Added JOB, which in the background banged from the table used on the server files.
Tests
In the integration tests added scripts to use all options for storage.
We also wrote new cases to test new file deletion functionality.
Perf Lab has added load to the global server. In addition, the load added to the removal of files from the storage.
Depla
Scripts were prepared for the application and rollback of changes for the database. DBA rolled scripts and it turned out that during load testing did not pay attention to the lock on the table-queue to delete files.
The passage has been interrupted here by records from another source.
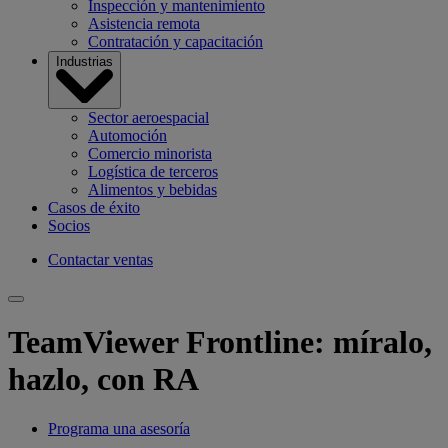
Inspección y mantenimiento
Asistencia remota
Contratación y capacitación
Industrias
Sector aeroespacial
Automoción
Comercio minorista
Logística de terceros
Alimentos y bebidas
Casos de éxito
Socios
Contactar ventas
TeamViewer Frontline: míralo,
hazlo, con RA
Programa una asesoría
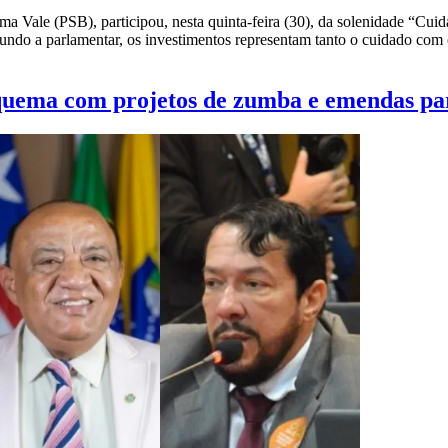
a Vale (PSB), participou, nesta quinta-feira (30), da solenidade “Cui
ndo a parlamentar, os investimentos representam tanto o cuidado com o
uema com projetos de zumba e emendas pa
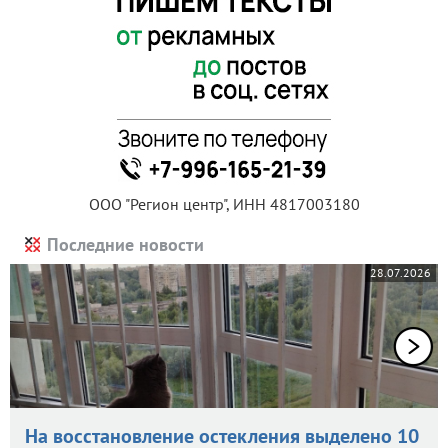
ООО "Регион центр", ИНН 4817003180
Последние новости
28.07.2026
На восстановление остекления выделено 10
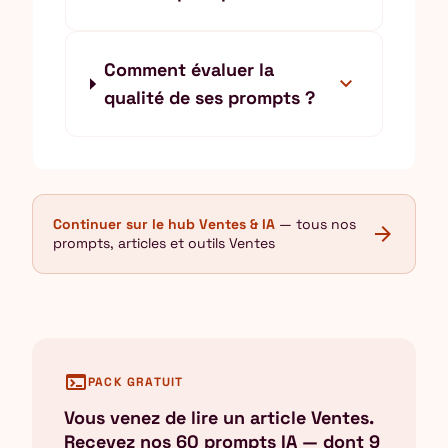
Comment évaluer la
expand_more
qualité de ses prompts ?
Continuer sur le hub Ventes & IA
— tous nos
arrow_forward
prompts, articles et outils Ventes
terminal
PACK GRATUIT
Vous venez de lire un article Ventes.
Recevez nos 60 prompts IA — dont 9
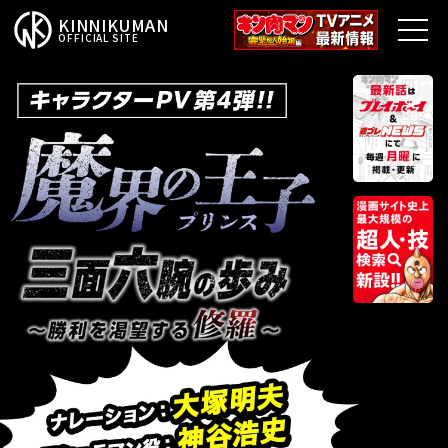
KINNIKUMAN
OFFICIAL SITE
TOP
キン肉マンとは？
最新情報
アニメ
コミックス
特集
超人総選挙
新超人募集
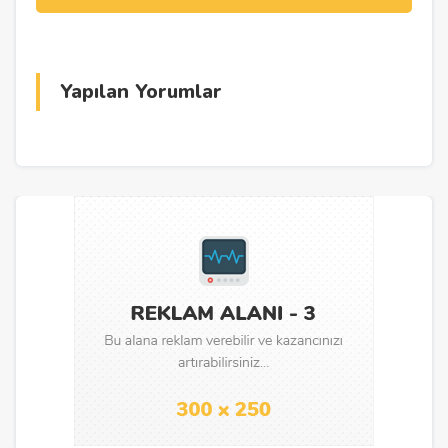
Yapılan Yorumlar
As a result, we did not fix the index, which was not the most optimal.
Because of this, it was necessary to disable JOB checking by ranges and analyze and add identifiers of deleted files manually, according to files that were deleted in the system before the new code was added.
results
As a result, as a result of deployment, new deleted files are deleted from the storage within 24 hours.
Files deleted before the launch of the new system were created on the backup and added to the queue for the prod.
As a result, the extra data on S3 in the amount of 2 petabytes has been removed. The same thing happened with the files on dedicated client servers, and now they have the space occupied on the server coincides with the place displayed in their clients.
The curve index on the queue table is still living on the prod, the task of changing the index in the backlog, but slightly postponed due to higher priority tasks.